他哪會想到,喬西延如此簡單粗暴,半點面子不給,他說得如此隱晦,他卻直接捅破了。
果然…
喬家人脾氣都一個樣,又臭又硬!
“不巧,湯先生和湯小姐是我的客戶。”段林白直言,“賀先生,是想來挖我墻角?”
賀茂貞在商場和段家有過交鋒,段林白是學古典樂出身,半路投身商場,模樣清癯,性子跳脫,他經商并不被人看好。

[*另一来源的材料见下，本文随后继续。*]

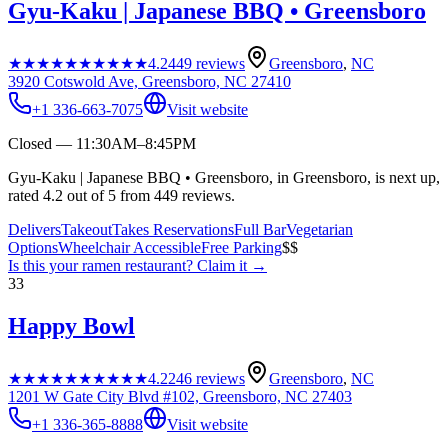
Gyu-Kaku | Japanese BBQ • Greensboro
★★★★★
★★★★★
4.2
449
reviews
Greensboro
,
NC
3920 Cotswold Ave, Greensboro, NC 27410
+1 336-663-7075
Visit website
Closed — 11:30AM–8:45PM
Gyu-Kaku | Japanese BBQ • Greensboro, in Greensboro, is next up,
rated 4.2 out of 5 from 449 reviews.
Delivers
Takeout
Takes Reservations
Full Bar
Vegetarian
Options
Wheelchair Accessible
Free Parking
$$
Is this your
ramen restaurant
? Claim it →
33
Happy Bowl
★★★★★
★★★★★
4.2
246
reviews
Greensboro
,
NC
1201 W Gate City Blvd #102, Greensboro, NC 27403
+1 336-365-8888
Visit website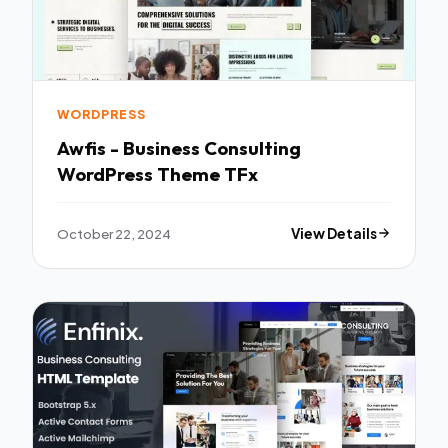
WORDPRESS
Awfis - Business Consulting
WordPress Theme TFx
October 22, 2024
View Details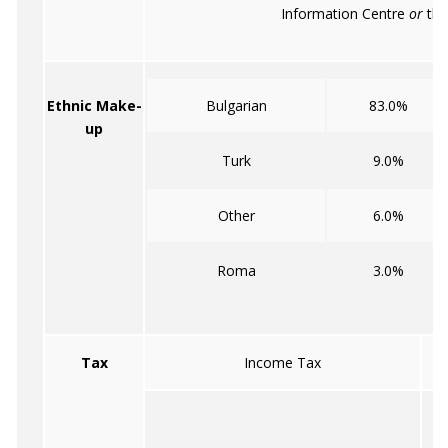
Information Centre
or
the
Ethnic Make-
Bulgarian
83.0%
up
Turk
9.0%
Other
6.0%
Roma
3.0%
Tax
Income Tax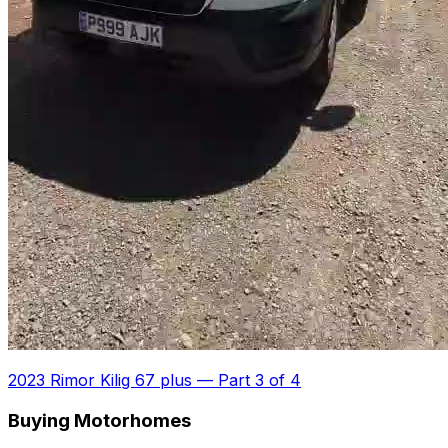
2023 Rimor Kilig 67 plus
—
Part 3 of 4
Buying Motorhomes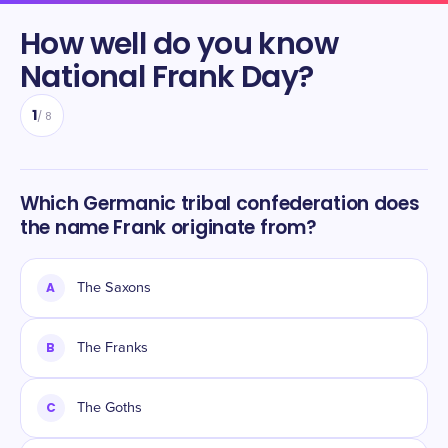
How well do you know
National Frank Day
?
1
/
8
Which Germanic tribal confederation does
the name Frank originate from?
A
The Saxons
B
The Franks
C
The Goths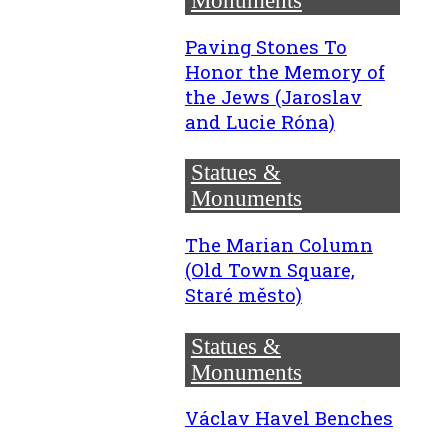
Monuments
Paving Stones To
Honor the Memory of
the Jews (Jaroslav
and Lucie Róna)
Statues &
Monuments
The Marian Column
(Old Town Square,
Staré město)
Statues &
Monuments
Václav Havel Benches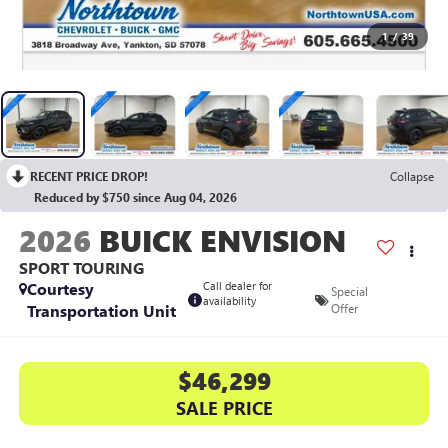
1
/
39
RECENT PRICE DROP!
Collapse
Reduced by $750 since Aug 04, 2026
2026
BUICK ENVISION
SPORT TOURING
Courtesy
Call dealer for
Special
availability
Transportation Unit
Offer
$46,299
SALE PRICE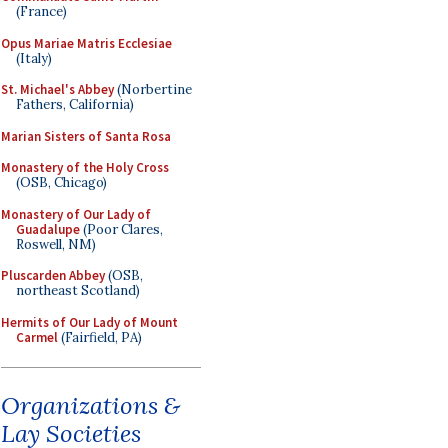
(France)
Opus Mariae Matris Ecclesiae
(Italy)
St. Michael's Abbey
(Norbertine
Fathers, California)
Marian Sisters of Santa Rosa
Monastery of the Holy Cross
(OSB, Chicago)
Monastery of Our Lady of
Guadalupe
(Poor Clares,
Roswell, NM)
Pluscarden Abbey
(OSB,
northeast Scotland)
Hermits of Our Lady of Mount
Carmel
(Fairfield, PA)
Organizations &
Lay Societies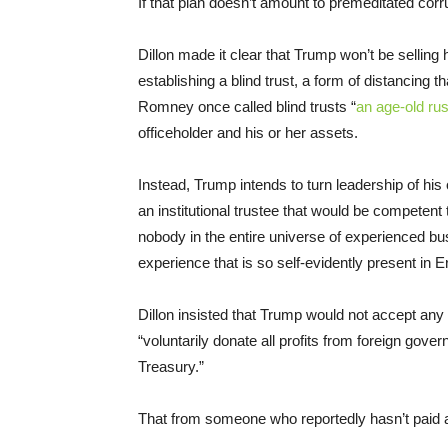
If that plan doesn’t amount to premeditated corrup
Dillon made it clear that Trump won’t be selling h
establishing a blind trust, a form of distancing t
Romney once called blind trusts “
an age-old ru
officeholder and his or her assets.
Instead, Trump intends to turn leadership of his 
an institutional trustee that would be competent 
nobody in the entire universe of experienced bus
experience that is so self-evidently present in
Dillon insisted that Trump would not accept an
“voluntarily donate all profits from foreign gov
Treasury.”
That from someone who reportedly hasn’t paid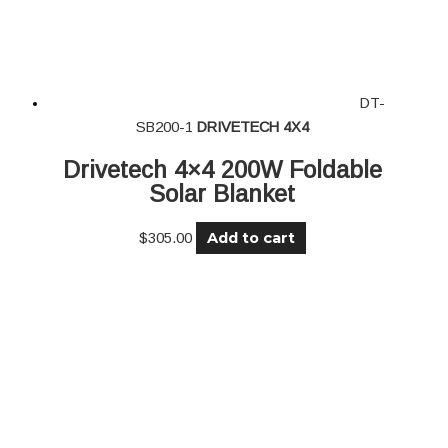
DT-
SB200-1
DRIVETECH 4X4
Drivetech 4×4 200W Foldable
Solar Blanket
Add to cart
$
305.00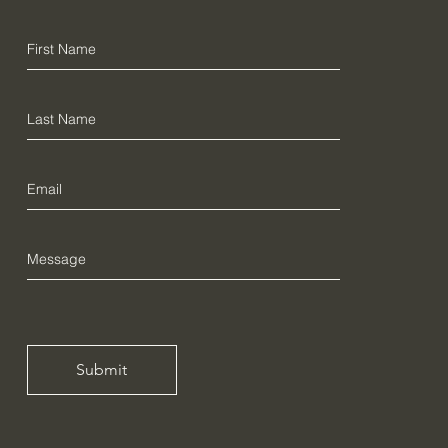
Submit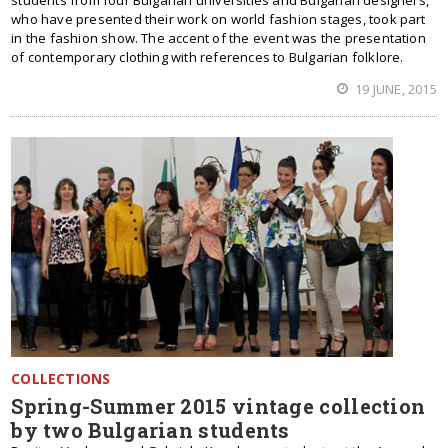
students from four Bulgarian universities and Bulgarian designers,
who have presented their work on world fashion stages, took part
in the fashion show. The accent of the event was the presentation
of contemporary clothing with references to Bulgarian folklore.
19 JUNE, 2015
COLLECTIONS
Spring-Summer 2015 vintage collection
by two Bulgarian students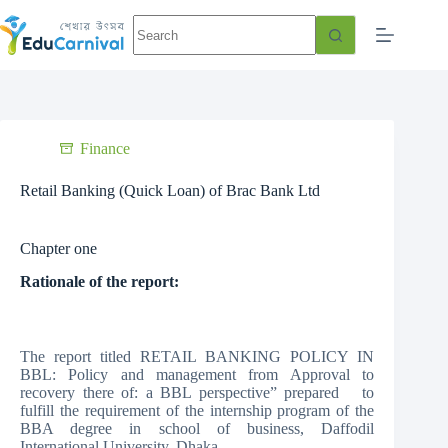
Finance
Retail Banking (Quick Loan) of Brac Bank Ltd
Chapter one
Rationale of the report:
The report titled RETAIL BANKING POLICY IN
BBL: Policy and management from Approval to
recovery there of: a BBL perspective” prepared to
fulfill the requirement of the internship program of the
BBA degree in school of business, Daffodil
International University. Dhaka.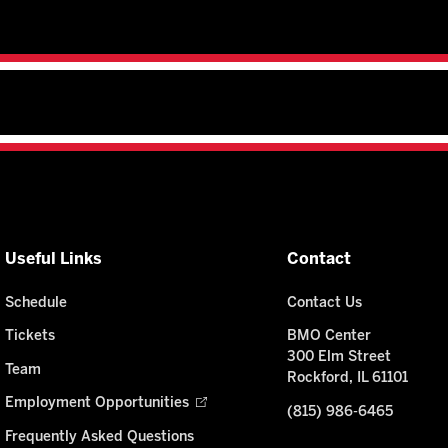
Useful Links
Contact
Schedule
Contact Us
Tickets
BMO Center
300 Elm Street
Team
Rockford, IL 61101
Employment Opportunities
(815) 986-6465
Frequently Asked Questions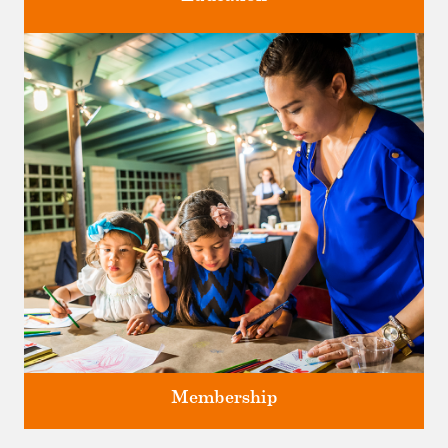
Classes and Workshops for adults and children, in our historic
studios.
Membership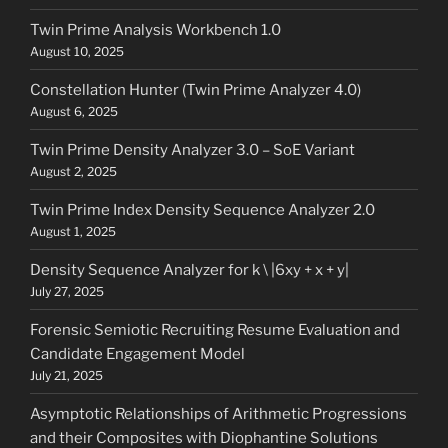
Twin Prime Analysis Workbench 1.0
August 10, 2025
Constellation Hunter (Twin Prime Analyzer 4.0)
August 6, 2025
Twin Prime Density Analyzer 3.0 – SoE Variant
August 2, 2025
Twin Prime Index Density Sequence Analyzer 2.0
August 1, 2025
Density Sequence Analyzer for k \ |6xy + x + y|
July 27, 2025
Forensic Semiotic Recruiting Resume Evaluation and
Candidate Engagement Model
July 21, 2025
Asymptotic Relationships of Arithmetic Progressions
and their Composites with Diophantine Solutions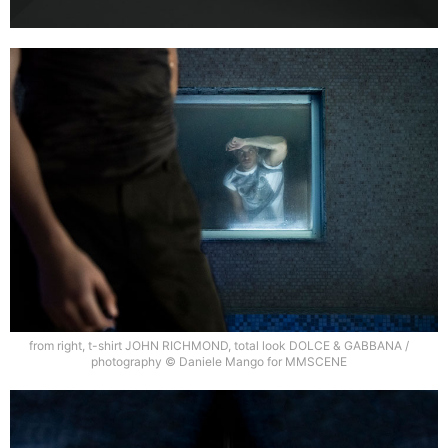
from right, t-shirt JOHN RICHMOND, total look DOLCE & GABBANA /
photography © Daniele Mango for MMSCENE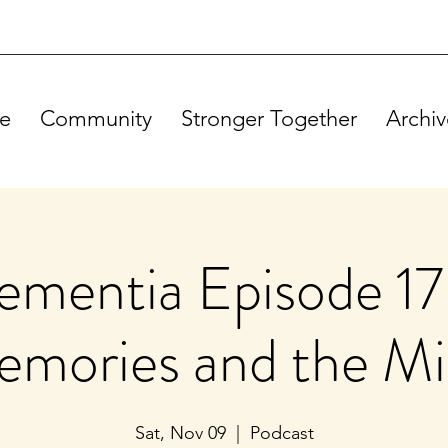
e
Community
Stronger Together
Archiv
mentia Episode 17
mories and the M
Sat, Nov 09
  |  
Podcast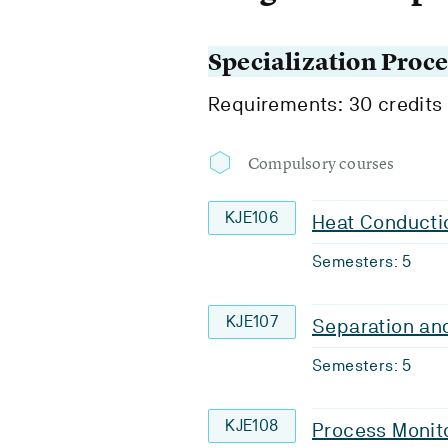
Specialization Proc
Requirements: 30 credits
Compulsory courses
KJE106
Heat Conducti
Semesters: 5
KJE107
Separation an
Semesters: 5
KJE108
Process Monito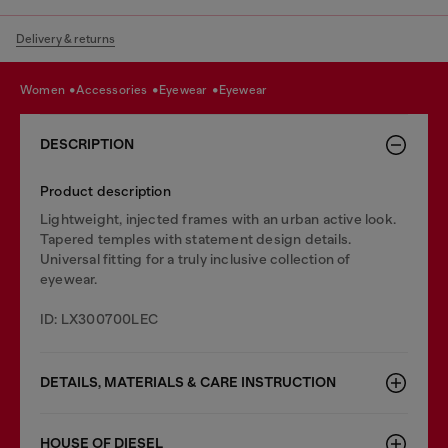
Delivery & returns
women
accessories
eyewear
eyewear
DESCRIPTION
Product description
Lightweight, injected frames with an urban active look.
Tapered temples with statement design details.
Universal fitting for a truly inclusive collection of
eyewear.
ID: LX300700LEC
DETAILS, MATERIALS & CARE INSTRUCTION
HOUSE OF DIESEL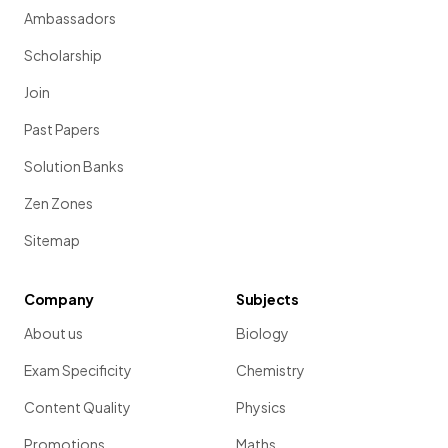
Ambassadors
Scholarship
Join
Past Papers
Solution Banks
Zen Zones
Sitemap
Company
Subjects
About us
Biology
Exam Specificity
Chemistry
Content Quality
Physics
Promotions
Maths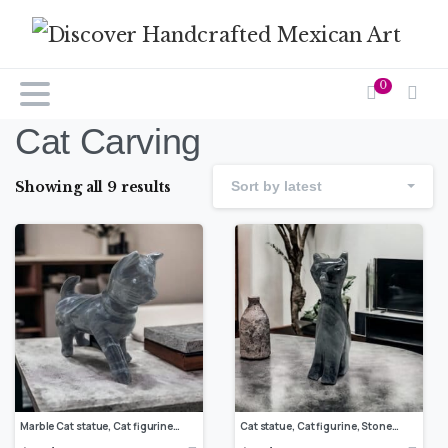
0
Cat Carving
Showing all 9 results
Sort by latest
Marble Cat statue, Cat figurine, Stone cat sculpture, Cat carving, Gray cat figurine, Carved stone animal
Cat statue, Cat figurine, Stone cat sculpture, Cat carving, White cat figurine, Carved stone animal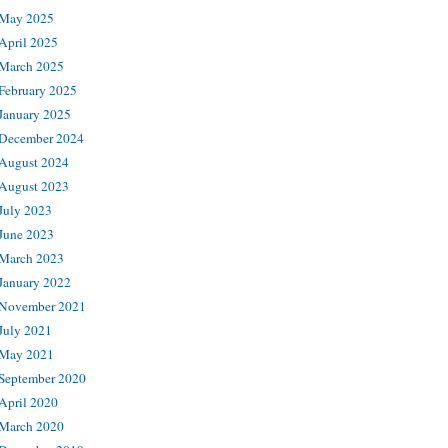
May 2025
April 2025
March 2025
February 2025
January 2025
December 2024
August 2024
August 2023
July 2023
June 2023
March 2023
January 2022
November 2021
July 2021
May 2021
September 2020
April 2020
March 2020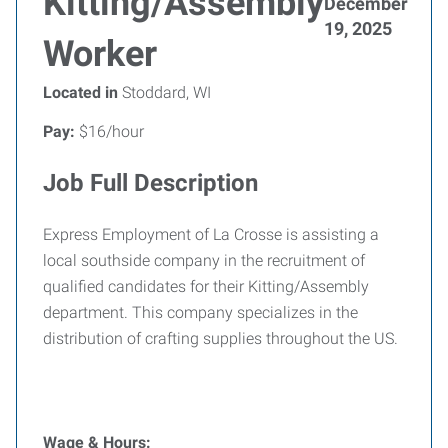
Kitting/Assembly
December
19, 2025
Worker
Located in
Stoddard, WI
Pay:
$16/hour
Job Full Description
Express Employment of La Crosse is assisting a
local southside company in the recruitment of
qualified candidates for their Kitting/Assembly
department. This company specializes in the
distribution of crafting supplies throughout the US.
Wage & Hours: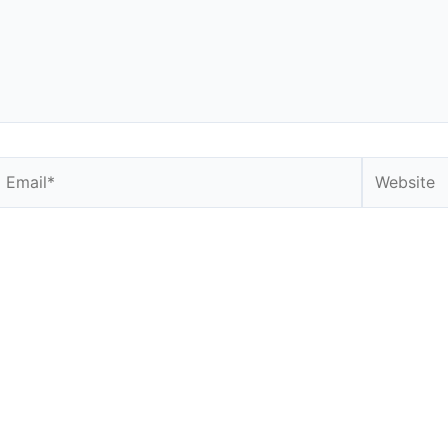
Email*
Website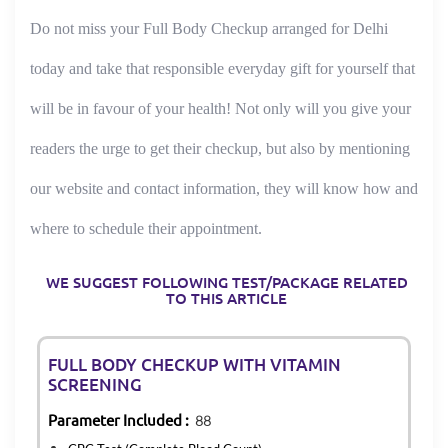
Do not miss your Full Body Checkup arranged for Delhi
today and take that responsible everyday gift for yourself that
will be in favour of your health! Not only will you give your
readers the urge to get their checkup, but also by mentioning
our website and contact information, they will know how and
where to schedule their appointment.
WE SUGGEST FOLLOWING TEST/PACKAGE RELATED
TO THIS ARTICLE
FULL BODY CHECKUP WITH VITAMIN
SCREENING
Parameter Included :
88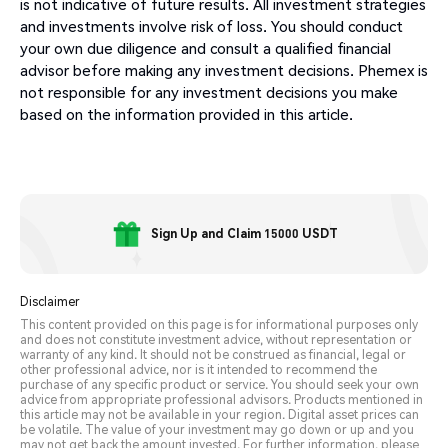
is not indicative of future results. All investment strategies
and investments involve risk of loss. You should conduct
your own due diligence and consult a qualified financial
advisor before making any investment decisions. Phemex is
not responsible for any investment decisions you make
based on the information provided in this article.
Sign Up and Claim 15000 USDT
Disclaimer
This content provided on this page is for informational purposes only
and does not constitute investment advice, without representation or
warranty of any kind. It should not be construed as financial, legal or
other professional advice, nor is it intended to recommend the
purchase of any specific product or service. You should seek your own
advice from appropriate professional advisors. Products mentioned in
this article may not be available in your region. Digital asset prices can
be volatile. The value of your investment may go down or up and you
may not get back the amount invested. For further information, please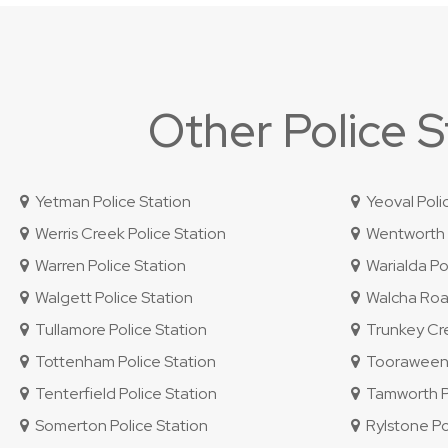
Other Police 
Yetman Police Station
Yeoval Poli
Werris Creek Police Station
Wentworth P
Warren Police Station
Warialda Pol
Walgett Police Station
Walcha Road
Tullamore Police Station
Trunkey Cre
Tottenham Police Station
Tooraweenah
Tenterfield Police Station
Tamworth Po
Somerton Police Station
Rylstone Po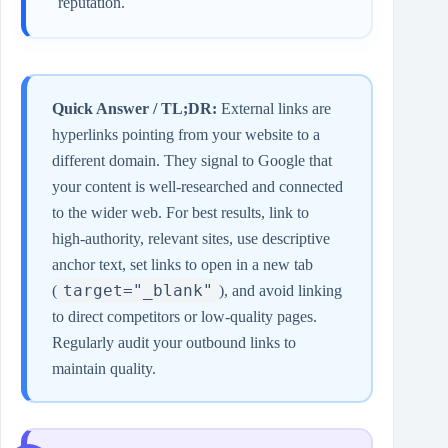
reputation.
Quick Answer / TL;DR:
External links are
hyperlinks pointing from your website to a
different domain. They signal to Google that
your content is well‑researched and connected
to the wider web. For best results, link to
high‑authority, relevant sites, use descriptive
anchor text, set links to open in a new tab
target="_blank"
(
), and avoid linking
to direct competitors or low‑quality pages.
Regularly audit your outbound links to
maintain quality.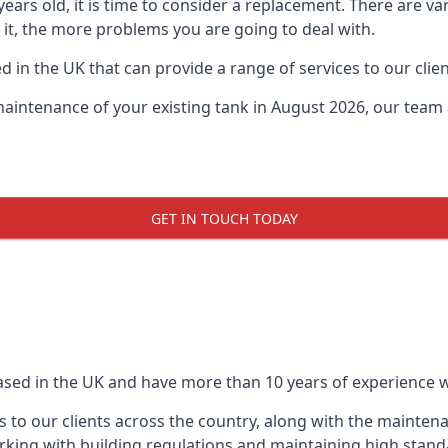
0 years old, it is time to consider a replacement. There are
e it, the more problems you are going to deal with.
 in the UK that can provide a range of services to our clien
maintenance of your existing tank in August 2026, our team a
GET IN TOUCH TODAY
based in the UK and have more than 10 years of experience wo
 to our clients across the country, along with the mainten
king with building regulations and maintaining high stand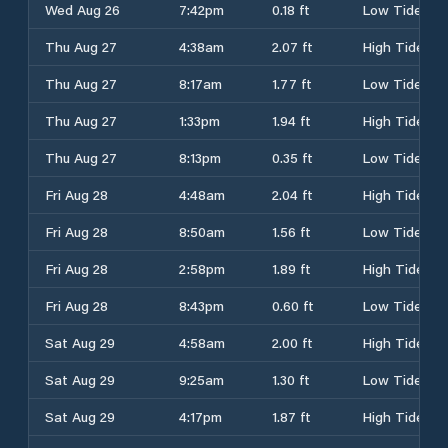
Wed Aug 26
7:42pm
0.18 ft
Low Tide
Thu Aug 27
4:38am
2.07 ft
High Tide
Thu Aug 27
8:17am
1.77 ft
Low Tide
Thu Aug 27
1:33pm
1.94 ft
High Tide
Thu Aug 27
8:13pm
0.35 ft
Low Tide
Fri Aug 28
4:48am
2.04 ft
High Tide
Fri Aug 28
8:50am
1.56 ft
Low Tide
Fri Aug 28
2:58pm
1.89 ft
High Tide
Fri Aug 28
8:43pm
0.60 ft
Low Tide
Sat Aug 29
4:58am
2.00 ft
High Tide
Sat Aug 29
9:25am
1.30 ft
Low Tide
Sat Aug 29
4:17pm
1.87 ft
High Tide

所以與他合作或者為敵,一開始所有人都掉以輕心,直到他22歲那邊,吞掉收購了一家跨國企業,大家才正視這位段公子。
在商場,也是不容小覷的狠角色。
做生意,他從來都秉持互惠共贏,絕不會讓合作伙伴吃虧,所以他在商場信譽極好,人脈極廣,沒人愿意與他交惡。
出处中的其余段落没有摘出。